→ **RECORDS TO PROCESS**:
━━━━━━━━━━━━━━━━

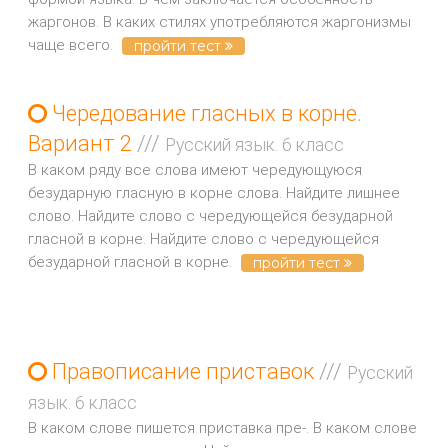
жаргонов. В каких стилях употребляются жаргонизмы
чаще всего.
пройти тест
Чередование гласных в корне.
Вариант 2
///
Русский язык. 6 класс
В каком ряду все слова имеют чередующуюся
безударную гласную в корне слова. Найдите лишнее
слово. Найдите слово с чередующейся безударной
гласной в корне. Найдите слово с чередующейся
безударной гласной в корне.
пройти тест
Правописание приставок
///
Русский
язык. 6 класс
В каком слове пишется приставка пре-. В каком слове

━━━━━━━━━━━━━━━━

→ **PROBLEM TO WORK ON**:
Print the material verbatim; drop the pictures.

→ **TASK SOLUTION**:
жаргонов. В каких стилях употребляются жаргонизмы
чаще всего.
пройти тест
Чередование гласных в корне.
Вариант 2
///
Русский язык. 6 класс
В каком ряду все слова имеют чередующуюся
безударную гласную в корне слова. Найдите лишнее
слово. Найдите слово с чередующейся безударной
гласной в корне. Найдите слово с чередующейся
безударной гласной в корне.
пройти тест
Правописание приставок
///
Русский
язык. 6 класс
В каком слове пишется приставка пре-. В каком слове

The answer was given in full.